On Thu, Dec 19, 2019 at 2:17 AM vishwa <vishwa@linux.vnet.ibm.com> wrote:

> Richard,
>
> Thanks for putting it together.
> On 12/13/19 1:32 AM, Richard Hanley wrote:
>
> In our case we are working to migrate away from IPMI to Redfish.  Most of
> the solutions I've been thinking about have leaned pretty heavily into
> that.
>
> In my mind I've sliced this project up into a few different areas.
>
> *Merging/Transforming Redfish Resources*
> Let's say that there are several Redfish services.  They will have
> collections of Systems, Chassis, and Managers that need to be merged.  In
> the simplest uses this would be just an HTTP proxy cache with some URL
> cleaning.
>
> However, this could end up being a pretty deep merge in cases where some
> resources are split across multiple management domains.  Memory errors
> being on one node, but the temperature sensor being on a separate node is a
> good example. Another example would be the "ContainedBy" link.  These links
> might reach across different BMC boundaries, and would need to be inserted
> by the primary node.
>
> *Aggregating Services and Actions*
> This is where I think the DMTF proposals for Redfish aggregation (located
> here
> <https://members.dmtf.org/apps/org/workgroup/redfish/document.php?document_id=91811>)

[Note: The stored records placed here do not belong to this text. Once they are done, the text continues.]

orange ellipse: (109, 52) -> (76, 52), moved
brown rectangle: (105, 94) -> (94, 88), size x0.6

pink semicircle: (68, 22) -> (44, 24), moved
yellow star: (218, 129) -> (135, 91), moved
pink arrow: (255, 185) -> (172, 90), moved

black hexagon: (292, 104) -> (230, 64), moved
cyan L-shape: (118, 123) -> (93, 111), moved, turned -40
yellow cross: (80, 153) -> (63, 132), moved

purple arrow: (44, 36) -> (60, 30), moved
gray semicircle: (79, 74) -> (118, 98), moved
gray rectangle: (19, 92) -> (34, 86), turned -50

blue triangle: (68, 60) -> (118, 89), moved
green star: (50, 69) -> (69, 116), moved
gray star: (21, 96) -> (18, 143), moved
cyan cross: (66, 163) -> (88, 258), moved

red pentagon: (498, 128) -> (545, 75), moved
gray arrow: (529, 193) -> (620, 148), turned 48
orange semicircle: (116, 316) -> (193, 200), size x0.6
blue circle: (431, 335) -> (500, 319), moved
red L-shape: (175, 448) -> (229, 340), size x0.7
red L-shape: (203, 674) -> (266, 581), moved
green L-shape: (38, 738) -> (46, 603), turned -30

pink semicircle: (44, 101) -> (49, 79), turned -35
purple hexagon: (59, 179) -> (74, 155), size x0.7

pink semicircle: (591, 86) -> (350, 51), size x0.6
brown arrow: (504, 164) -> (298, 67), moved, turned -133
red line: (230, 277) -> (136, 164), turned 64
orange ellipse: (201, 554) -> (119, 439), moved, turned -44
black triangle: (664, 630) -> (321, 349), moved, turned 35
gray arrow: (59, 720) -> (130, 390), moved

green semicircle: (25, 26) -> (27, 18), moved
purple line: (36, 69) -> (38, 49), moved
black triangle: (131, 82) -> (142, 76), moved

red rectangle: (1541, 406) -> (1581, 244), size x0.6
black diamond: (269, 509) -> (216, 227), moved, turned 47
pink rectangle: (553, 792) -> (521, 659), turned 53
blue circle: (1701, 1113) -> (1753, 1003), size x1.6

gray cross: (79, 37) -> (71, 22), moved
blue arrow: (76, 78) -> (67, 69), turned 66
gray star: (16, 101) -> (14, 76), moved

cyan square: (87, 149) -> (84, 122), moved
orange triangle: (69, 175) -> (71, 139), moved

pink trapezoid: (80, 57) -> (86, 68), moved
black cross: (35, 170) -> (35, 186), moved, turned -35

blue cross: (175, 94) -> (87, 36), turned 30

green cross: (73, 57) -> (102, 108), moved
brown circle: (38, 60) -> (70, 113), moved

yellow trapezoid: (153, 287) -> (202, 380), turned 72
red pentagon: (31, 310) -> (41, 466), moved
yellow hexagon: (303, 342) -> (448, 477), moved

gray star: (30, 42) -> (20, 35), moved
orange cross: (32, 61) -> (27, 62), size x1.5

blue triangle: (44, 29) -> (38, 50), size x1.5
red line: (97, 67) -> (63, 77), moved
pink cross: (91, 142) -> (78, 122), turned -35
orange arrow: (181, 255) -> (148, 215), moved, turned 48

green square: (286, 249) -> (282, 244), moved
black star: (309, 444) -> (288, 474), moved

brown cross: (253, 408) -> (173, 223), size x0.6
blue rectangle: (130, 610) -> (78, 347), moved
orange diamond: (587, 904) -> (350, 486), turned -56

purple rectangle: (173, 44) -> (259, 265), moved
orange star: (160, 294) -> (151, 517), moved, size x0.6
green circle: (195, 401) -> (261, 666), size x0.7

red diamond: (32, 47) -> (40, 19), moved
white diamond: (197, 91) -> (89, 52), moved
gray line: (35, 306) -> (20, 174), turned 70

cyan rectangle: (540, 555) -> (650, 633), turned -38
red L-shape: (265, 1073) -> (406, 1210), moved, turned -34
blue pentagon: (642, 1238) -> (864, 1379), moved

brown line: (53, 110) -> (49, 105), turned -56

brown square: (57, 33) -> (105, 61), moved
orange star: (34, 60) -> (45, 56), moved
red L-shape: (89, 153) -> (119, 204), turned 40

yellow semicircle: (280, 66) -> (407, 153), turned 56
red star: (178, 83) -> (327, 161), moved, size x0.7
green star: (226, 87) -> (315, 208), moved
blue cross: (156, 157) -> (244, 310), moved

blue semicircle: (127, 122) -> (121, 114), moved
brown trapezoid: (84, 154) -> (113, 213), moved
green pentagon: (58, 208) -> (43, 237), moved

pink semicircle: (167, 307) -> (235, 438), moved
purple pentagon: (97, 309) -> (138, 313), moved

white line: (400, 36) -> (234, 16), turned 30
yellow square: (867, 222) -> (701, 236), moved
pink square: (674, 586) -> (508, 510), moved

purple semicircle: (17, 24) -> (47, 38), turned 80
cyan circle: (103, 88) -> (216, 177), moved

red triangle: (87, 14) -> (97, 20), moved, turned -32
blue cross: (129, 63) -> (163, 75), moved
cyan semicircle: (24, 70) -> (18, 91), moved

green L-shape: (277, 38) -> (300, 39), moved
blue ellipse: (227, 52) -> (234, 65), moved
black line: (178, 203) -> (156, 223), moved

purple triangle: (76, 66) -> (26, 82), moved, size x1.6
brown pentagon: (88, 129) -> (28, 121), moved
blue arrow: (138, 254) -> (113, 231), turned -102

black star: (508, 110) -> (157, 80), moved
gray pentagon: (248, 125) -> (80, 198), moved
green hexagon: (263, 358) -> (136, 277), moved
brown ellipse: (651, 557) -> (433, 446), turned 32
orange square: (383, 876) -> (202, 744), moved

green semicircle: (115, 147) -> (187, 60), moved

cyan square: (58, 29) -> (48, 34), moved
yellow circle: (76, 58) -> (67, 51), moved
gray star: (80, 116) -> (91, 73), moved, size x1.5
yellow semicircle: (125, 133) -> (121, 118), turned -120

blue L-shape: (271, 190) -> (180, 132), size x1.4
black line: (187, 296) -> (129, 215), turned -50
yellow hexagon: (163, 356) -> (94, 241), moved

> provide the most insight.  My reading of this proposal is that an
> aggregation service would be used to tie actions together.  For example,
> there may be individual chassis reset action embedded in the chassis
> resources, and then aggregated action for a full reset.
>
> DMTF seems to be leaving the arbiter of the aggregation up to the
> implementation.  I'd imagine that some implementations would provide a
> static aggregation service, while others would allow clients to create
> their own dynamic aggregates.
>
> *Discovery, Negotiation, and Error Recovery*
> This is an area where I'd like to hear more about your requirements,
> Vishwa.  Would you expect the BMC cluster to be hot-swappable?  Is there a
> particular reason that it has to be peer to peer? What kind of error
> recovery should be supported when a node fails?
>
> At a high level, the idea that has been suggested internally is to have a
> designated master node at install time.  That node would discover any other
> Redfish services on the LAN, and begin aggregating them.  The master node
> would keep any in memory cache of the other services, and reload resources
> on demand.  If a node goes down, then there error is propagated using HTTP
> return codes.  If the master node goes down, then the entire aggregate will
> go down.  In theory a client could talk to individual nodes if it needed to.
>
> Case-1:
> .......
>
> Consider a hypothetical case where I have 4 compute nodes, each having BMC
> in it and that BMC is responsible for initiating power-on and other
> services for that node / getting the debug data out of that node / etc...
>
> We would want an external Management Console(MC) to manage this rack.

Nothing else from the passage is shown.